Task directions - Report each line of the records below that uses the word "高级经济师".

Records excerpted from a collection
--------------------------------

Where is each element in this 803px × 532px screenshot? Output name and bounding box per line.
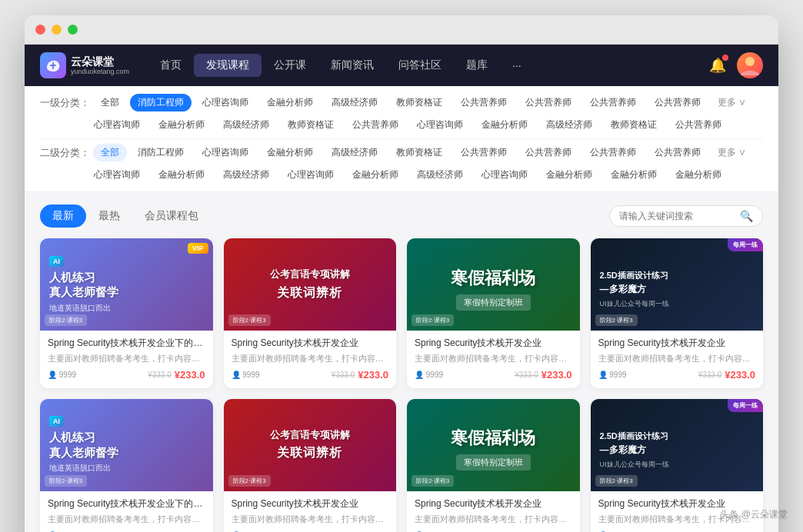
cat2s-econ2[interactable]: 高级经济师 xyxy=(409,166,471,184)
card-main-text-7a: 寒假福利场 xyxy=(416,427,571,450)
card-main-text-6: 公考言语专项讲解 关联词辨析 xyxy=(233,427,388,463)
nav-news[interactable]: 新闻资讯 xyxy=(318,54,386,77)
cat1s-econ2[interactable]: 高级经济师 xyxy=(538,116,600,134)
nav-open[interactable]: 公开课 xyxy=(262,54,318,77)
watermark-platform: 头条 xyxy=(720,508,738,521)
cat2s-finance5[interactable]: 金融分析师 xyxy=(668,166,729,184)
stage-tag-4: 阶段2·课程3 xyxy=(595,314,638,326)
search-input[interactable] xyxy=(619,211,735,221)
level2-more-btn[interactable]: 更多 ∨ xyxy=(711,144,752,161)
card-meta-5: 👤 9999 ¥333.0 ¥233.0 xyxy=(48,530,205,532)
card-desc-5: 主要面对教师招聘备考考生，打卡内容包括... xyxy=(48,514,205,525)
cat1s-finance[interactable]: 金融分析师 xyxy=(151,116,212,134)
cat2-finance[interactable]: 金融分析师 xyxy=(259,144,321,161)
cat1-firefighter[interactable]: 消防工程师 xyxy=(130,94,192,111)
price-area-4: ¥333.0 ¥233.0 xyxy=(698,369,755,381)
course-card-5[interactable]: AI 人机练习真人老师督学 地道英语脱口而出 阶段2·课程3 Spring Se… xyxy=(40,399,213,532)
cat1s-nutrition2[interactable]: 公共营养师 xyxy=(668,116,729,134)
cat2-psych[interactable]: 心理咨询师 xyxy=(195,144,256,161)
card-meta-8: 👤 9999 ¥333.0 ¥233.0 xyxy=(598,530,756,532)
level1-more-btn[interactable]: 更多 ∨ xyxy=(711,94,752,111)
card-desc-3: 主要面对教师招聘备考考生，打卡内容包括... xyxy=(415,353,572,364)
course-card-2[interactable]: 公考言语专项讲解 关联词辨析 阶段2·课程3 Spring Security技术… xyxy=(224,238,397,388)
logo-area[interactable]: 云朵课堂 yunduoketang.com xyxy=(40,52,132,78)
cat1s-teacher2[interactable]: 教师资格证 xyxy=(603,116,665,134)
course-card-6[interactable]: 公考言语专项讲解 关联词辨析 阶段2·课程3 Spring Security技术… xyxy=(224,399,397,532)
course-card-4[interactable]: 每周一练 2.5D插画设计练习 —多彩魔方 UI妹儿公众号每周一练 阶段2·课程… xyxy=(591,238,764,388)
card-meta-6: 👤 9999 ¥333.0 ¥233.0 xyxy=(232,530,389,532)
logo-icon xyxy=(40,52,66,78)
card-info-5: Spring Security技术栈开发企业下的交... 主要面对教师招聘备考考… xyxy=(40,491,213,532)
cat2-econ[interactable]: 高级经济师 xyxy=(324,144,385,161)
nav-exam[interactable]: 题库 xyxy=(454,54,500,77)
cat1s-psych[interactable]: 心理咨询师 xyxy=(86,116,148,134)
cat1-teacher[interactable]: 教师资格证 xyxy=(388,94,450,111)
card-image-1: VIP AI 人机练习真人老师督学 地道英语脱口而出 阶段2·课程3 xyxy=(40,238,213,331)
cat2-nutrition3[interactable]: 公共营养师 xyxy=(582,144,644,161)
search-icon[interactable]: 🔍 xyxy=(740,210,753,222)
cat1-nutrition2[interactable]: 公共营养师 xyxy=(518,94,579,111)
cat2s-finance2[interactable]: 金融分析师 xyxy=(345,166,406,184)
cat2-nutrition2[interactable]: 公共营养师 xyxy=(518,144,579,161)
cat1-all[interactable]: 全部 xyxy=(93,94,127,111)
nav-discover[interactable]: 发现课程 xyxy=(194,54,262,77)
card-main-text-8: 2.5D插画设计练习 —多彩魔方 xyxy=(600,430,668,457)
logo-name: 云朵课堂 xyxy=(71,55,129,68)
cat2-nutrition4[interactable]: 公共营养师 xyxy=(647,144,708,161)
card-meta-4: 👤 9999 ¥333.0 ¥233.0 xyxy=(598,369,756,381)
cat1-finance[interactable]: 金融分析师 xyxy=(259,94,321,111)
price-area-2: ¥333.0 ¥233.0 xyxy=(332,369,388,381)
course-card-3[interactable]: 寒假福利场 寒假特别定制班 阶段2·课程3 Spring Security技术栈… xyxy=(407,238,580,388)
tab-member[interactable]: 会员课程包 xyxy=(132,204,211,228)
cat2-teacher[interactable]: 教师资格证 xyxy=(388,144,450,161)
cat2s-psych[interactable]: 心理咨询师 xyxy=(86,166,148,184)
cat2s-econ[interactable]: 高级经济师 xyxy=(215,166,277,184)
cat1-nutrition1[interactable]: 公共营养师 xyxy=(453,94,515,111)
cat1-nutrition3[interactable]: 公共营养师 xyxy=(582,94,644,111)
original-price-1: ¥333.0 xyxy=(148,371,172,379)
cat1s-nutrition[interactable]: 公共营养师 xyxy=(345,116,406,134)
user-avatar[interactable] xyxy=(737,52,763,78)
course-card-7[interactable]: 寒假福利场 寒假特别定制班 阶段2·课程3 Spring Security技术栈… xyxy=(407,399,580,532)
cat2-firefighter[interactable]: 消防工程师 xyxy=(130,144,192,161)
cat1s-psych2[interactable]: 心理咨询师 xyxy=(409,116,471,134)
stage-tag-8: 阶段2·课程3 xyxy=(595,475,638,487)
cat1s-econ[interactable]: 高级经济师 xyxy=(215,116,277,134)
course-card-1[interactable]: VIP AI 人机练习真人老师督学 地道英语脱口而出 阶段2·课程3 Sprin… xyxy=(40,238,213,388)
course-grid: VIP AI 人机练习真人老师督学 地道英语脱口而出 阶段2·课程3 Sprin… xyxy=(40,238,763,532)
svg-point-0 xyxy=(745,57,755,66)
cat2-nutrition1[interactable]: 公共营养师 xyxy=(453,144,515,161)
cat1s-finance2[interactable]: 金融分析师 xyxy=(474,116,535,134)
ai-badge-5: AI xyxy=(49,416,64,427)
price-area-5: ¥333.0 ¥233.0 xyxy=(148,530,205,532)
stage-tag-5: 阶段2·课程3 xyxy=(45,475,87,487)
nav-home[interactable]: 首页 xyxy=(148,54,194,77)
minimize-button[interactable] xyxy=(52,25,62,35)
cat2-all[interactable]: 全部 xyxy=(93,144,127,161)
notification-bell[interactable]: 🔔 xyxy=(709,57,726,74)
cat2s-finance4[interactable]: 金融分析师 xyxy=(603,166,665,184)
card-meta-2: 👤 9999 ¥333.0 ¥233.0 xyxy=(232,369,389,381)
tab-newest[interactable]: 最新 xyxy=(40,204,86,228)
cat1-nutrition4[interactable]: 公共营养师 xyxy=(647,94,708,111)
navbar: 云朵课堂 yunduoketang.com 首页 发现课程 公开课 新闻资讯 问… xyxy=(25,45,778,86)
close-button[interactable] xyxy=(35,25,45,35)
cat1s-teacher[interactable]: 教师资格证 xyxy=(280,116,342,134)
cat2s-finance3[interactable]: 金融分析师 xyxy=(538,166,600,184)
level2-category-row: 二级分类： 全部 消防工程师 心理咨询师 金融分析师 高级经济师 教师资格证 公… xyxy=(40,144,763,161)
nav-qa[interactable]: 问答社区 xyxy=(386,54,454,77)
cat2s-psych2[interactable]: 心理咨询师 xyxy=(280,166,342,184)
logo-text-block: 云朵课堂 yunduoketang.com xyxy=(71,55,129,76)
cat2s-finance[interactable]: 金融分析师 xyxy=(151,166,212,184)
cat1-psych[interactable]: 心理咨询师 xyxy=(195,94,256,111)
tab-hottest[interactable]: 最热 xyxy=(86,204,132,228)
card-meta-1: 👤 9999 ¥333.0 ¥233.0 xyxy=(48,369,205,381)
nav-more[interactable]: ··· xyxy=(500,55,534,76)
maximize-button[interactable] xyxy=(68,25,78,35)
card-desc-4: 主要面对教师招聘备考考生，打卡内容包括... xyxy=(598,353,756,364)
card-main-text-5: 人机练习真人老师督学 xyxy=(49,430,118,460)
card-image-7: 寒假福利场 寒假特别定制班 阶段2·课程3 xyxy=(407,399,580,491)
cat2s-psych3[interactable]: 心理咨询师 xyxy=(474,166,535,184)
card-meta-7: 👤 9999 ¥333.0 ¥233.0 xyxy=(415,530,572,532)
cat1-econ[interactable]: 高级经济师 xyxy=(324,94,385,111)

--------------------------------

Task response -
cat2s-econ2[interactable]: 高级经济师 xyxy=(409,166,471,184)
cat1s-econ2[interactable]: 高级经济师 xyxy=(538,116,600,134)
cat2-econ[interactable]: 高级经济师 xyxy=(324,144,385,161)
cat2s-econ[interactable]: 高级经济师 xyxy=(215,166,277,184)
cat1s-econ[interactable]: 高级经济师 xyxy=(215,116,277,134)
level2-category-row: 二级分类： 全部 消防工程师 心理咨询师 金融分析师 高级经济师 教师资格证 公… xyxy=(40,144,763,161)
cat1-econ[interactable]: 高级经济师 xyxy=(324,94,385,111)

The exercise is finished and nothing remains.